I predict that the taxi industry is here to stay in the foreseeable future.    Here is what I wrote in the conclusion:

“Beyond e-hailing, economy of scale and aggressive pricing, ridesourcing does not seem to have other means at present to drive its expansion in the market. E-hailing is no longer the secret weapon that once glorifies the cause of TNCs – it can be easily picked up by a taxi dispatcher that owns and operates its own fleet. Aggressive pricing, on the other hand, has proven at best a double-edged sword, as Uber’s recent bitter defeat in China has vividly demonstrated. The scale of TNCs, which gives outside visitors a brand to stick to, is indeed an important competitive advantage. Even this lead is not that difficult to catch up, however, if a mobile platform, presumably operated by a third party, can unify taxi dispatchers around the world. Such a platform can easily work within cities’ existing regulatory structure, rather than against it, because it utilizes a dedicated and existing fleet. It can also improve the experience of street-hailing, a decisive advantage it holds against ridesourcing, by offering customers the amenities considered only available to e-hailing users, such as paying the fare on-line and rating drivers, all in real-time. An obvious solution may be allowing customers, as they board the taxi hailed off street, to open up an electronic transaction session similar to those seen on e-haling platforms, by e.g. scanning a QR code attached to the taxis or the driver’s smart phone.”… therefore, “The revolution of ridesourcing is unlikely to eliminate the necessity of a dedicated service fleet, and for years to come we will continue to live in a world with both ridesourcing and (upgraded) taxis.”.

The Journal of Transportation Research Part C selected this paper to receive the Best Paper Award in 2018. You may download a preprint here.

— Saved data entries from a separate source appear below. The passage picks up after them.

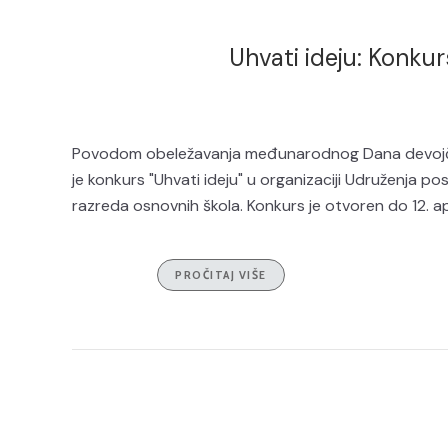
Uhvati ideju: Konkur
Povodom obeležavanja međunarodnog Dana devojčica
je konkurs "Uhvati ideju" u organizaciji Udruženja 
razreda osnovnih škola. Konkurs je otvoren do 12. apr
PROČITAJ VIŠE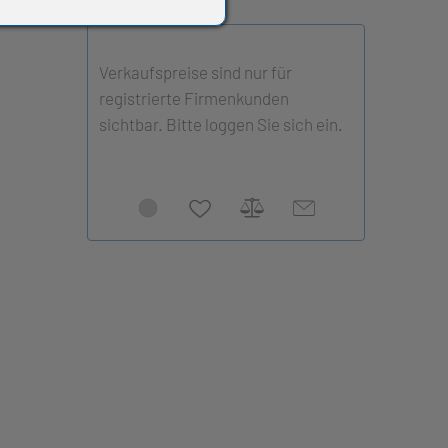
Verkaufspreise sind nur für
registrierte Firmenkunden
sichtbar. Bitte loggen Sie sich ein.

Abstract:  This paper aims to examine the impact of ridesourcing on the taxi industry and explore where, when and how taxis can compete more effectively. To this end a large taxi GPS trajectory data set collected in Shenzhen, China is mined and more than 2,700 taxis (or about 18% of all registered in the city) are tracked in a period of three years, from January 2013 to November 2015, when both e-hailing and ridesourcing were rapidly spreading in the city. The long sequence of GPS data points is first broken into separate “trips”, each corresponding to a unique passenger state, an origin/destination zone, and a starting/ending time. By examining the trip statistics, we found that: (1) the taxi industry in Shenzhen has experienced a significant loss in its ridership that can be indisputably credited to the competition from ridesourcing. Yet, the evidence is also strong that the shock was relatively short and that the loss of the taxi industry had begun to stabilize since the second half of 2015; (2) taxis are found to compete more effectively with ridesourcing in peak period (6-10 AM, 5-8 PM) and in areas with high population density. (3) e-hailing helps lift the capacity utilization rate of taxis. Yet, the gains are generally modest except for the off-peak period, and excessive competition can lead to severely under-utilized capacities; and (4) ridesourcing worsens congestion for taxis in the city, but the impact was relatively mild. We conclude that a dedicated service fleet with exclusive street-hailing access will continue to co-exist with ridesourcing and that regulations are needed to ensure this market operate properly.